Wed Mar 18, 2015, 09:40 PM
Mar 2015

Including why they need to give answers. You get certified in Social Studies in some states; you may not know much American history. (I'm certified for SS. American history is my weakest subtopic. And, no, I don't teach SS.)

In the case of 5th grade, which is what he has in his sights, you're often certified as a generalist. K-5, or some such spread. Meaning you are equally able to teach reading in kinder, science in 3rd grade, and social studies in 5th. That makes being an expert hard.

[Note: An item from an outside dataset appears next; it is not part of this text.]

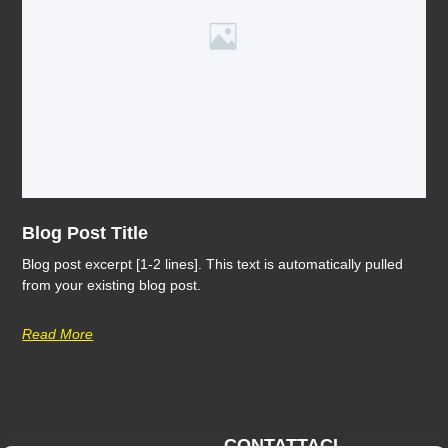
Blog Post Title
Blog post excerpt [1-2 lines]. This text is automatically pulled
from your existing blog post.
Read More
CONTATTACI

In high school SS is often the easiest certification and coaches often accumulate there. Not as much grading as English, not as much touchy-feely as art and music, not as much lab prep as science. Hence the need for answer keys. Even, sometimes, for obvious things. If anything else, it makes life easy *and* keeps teachers from making stupid mistakes. It also allows for the same or similar answers that are aligned to state standards.

Sadly, as long as we have state assessments that are the word of God when it comes to interpreting state standards, what Pearson does is important. Sickening, but important.

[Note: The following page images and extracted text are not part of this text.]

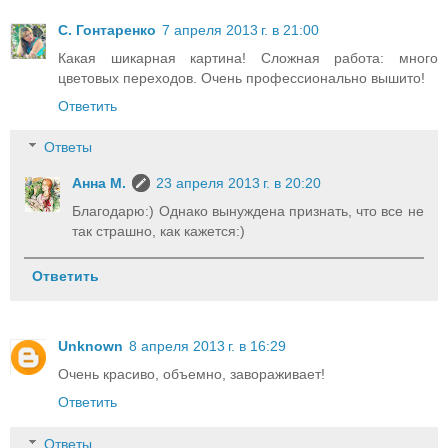
С. Гонтаренко
7 апреля 2013 г. в 21:00
Какая шикарная картина! Сложная работа: много
цветовых переходов. Очень профессионально вышито!
Ответить
Ответы
Анна М.
23 апреля 2013 г. в 20:20
Благодарю:) Однако вынуждена признать, что все не
так страшно, как кажется:)
Ответить
Unknown
8 апреля 2013 г. в 16:29
Очень красиво, объемно, завораживает!
Ответить
Ответы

Having reading materials for a "reading block" is a damned good idea. I wish we had science stuff at my school for the kids who are pulled for remedial reading and writing. They can't read non-fiction. Novels, sure--"what do you think and why?" As opposed to non-fiction writing that is terse and fairly non-redundant, so when you finish a paragraph you'd better damned well know what it means before you push on to the next one. If you miss something in "To Kill a Mockingbird," you can intuit much of what must have happened, or construct some sort of mostly coherent meaning. Miss something in a chemistry book and you're often SOL for the rest of the chapter.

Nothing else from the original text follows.